2) Coloro che hanno acquistato i mobili dalla B&S S.p.A. prima del 20 luglio 2010 (data del contratto di affitto di ramo d’azienda). In questo caso si consiglia di attendere l’esito dell’udienza del Tribunale di Tivoli per la revoca del concordato preventivo e la dichiarazione di fallimento. Se la società verrà dichiarata fallita sarà necessario depositare istanza di ammissione al passivo.
Questa categoria di creditori può inoltre far valere il proprio credito anche nei confronti di Panmedia. Bisogna inviare una lettera di diffida.

3) Coloro che hanno acquistato i mobili direttamente da Panmedia. Anche in questo caso si deve immediatamente inviare una lettera di diffida.

E i finanziamenti? Per liberarsi della rate, afferma l’associazione, bisogna inviare (con raccomandata A/R) la diffida di consegna; comunicare (per iscritto con raccomandata A/R) alla finanziaria che la diffida non ha avuto seguito, chiedendo la risoluzione del contratto di finanziamento; se si riceve risposta negativa, o nessuna risposta, dalla finanziaria, si può ricorrere all’Arbitro Bancario Finanziario oppure adire l’Autorità Giudiziaria per far dichiarare risolto il contratto di finanziamento e per ottenere la restituzione delle somme versate.

Sulla questione interviene anche l’Adoc. Sono circa 13 mila i clienti del mobilificio Aiazzone che stanno pagando finanziamenti per mobili mai arrivati. Commenta il presidente Carlo Pileri: "Siamo di fronte all’ennesima grave situazione di crisi aziendale che si ripercuote a danno dei consumatori ed altrettanto grave è il mancato intervento di un’Authority che avrebbe potuto evitare preventivamente l’insorgere di tale situazione.
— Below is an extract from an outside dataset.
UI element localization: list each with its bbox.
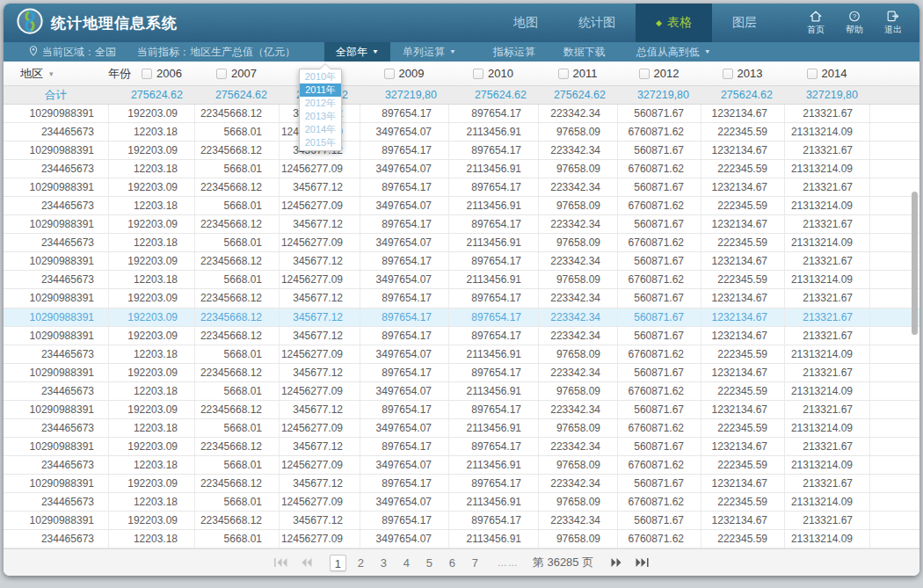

Ad ogni modo apprezziamo l’apertura mostrata da Fiditalia, la società finanziaria convenzionata con Aiazzone per la cessione dei crediti, che si è dichiarata disponibile a trattare con le Associazioni dei consumatori per trovare una soluzione in grado di sanare una situazione gravemente compromessa. L’Adoc, in tal senso, accoglie l’invito di Fiditalia e si attiverà da subito per individuare le soluzioni opportune".

Aggiunge il presidente Adoc Piemonte Silvia Cugini: "Accogliamo con favore quest’ultima apertura anche se, nel rispetto del dettato normativo, ai sensi dell’art. 125-quinquies del dlgs 141/2010, il consumatore ha diritto alla risoluzione del contratto di credito collegato in caso di inadempimento del fornitore al contratto di fornitura di beni e servizi. Se il consumatore ha ottenuto la risoluzione del contratto di debito non deve sopportare alcun onere ulteriore e può ottenere il rimborso delle rate già pagate e di ogni altro onere applicato dal finanziatore".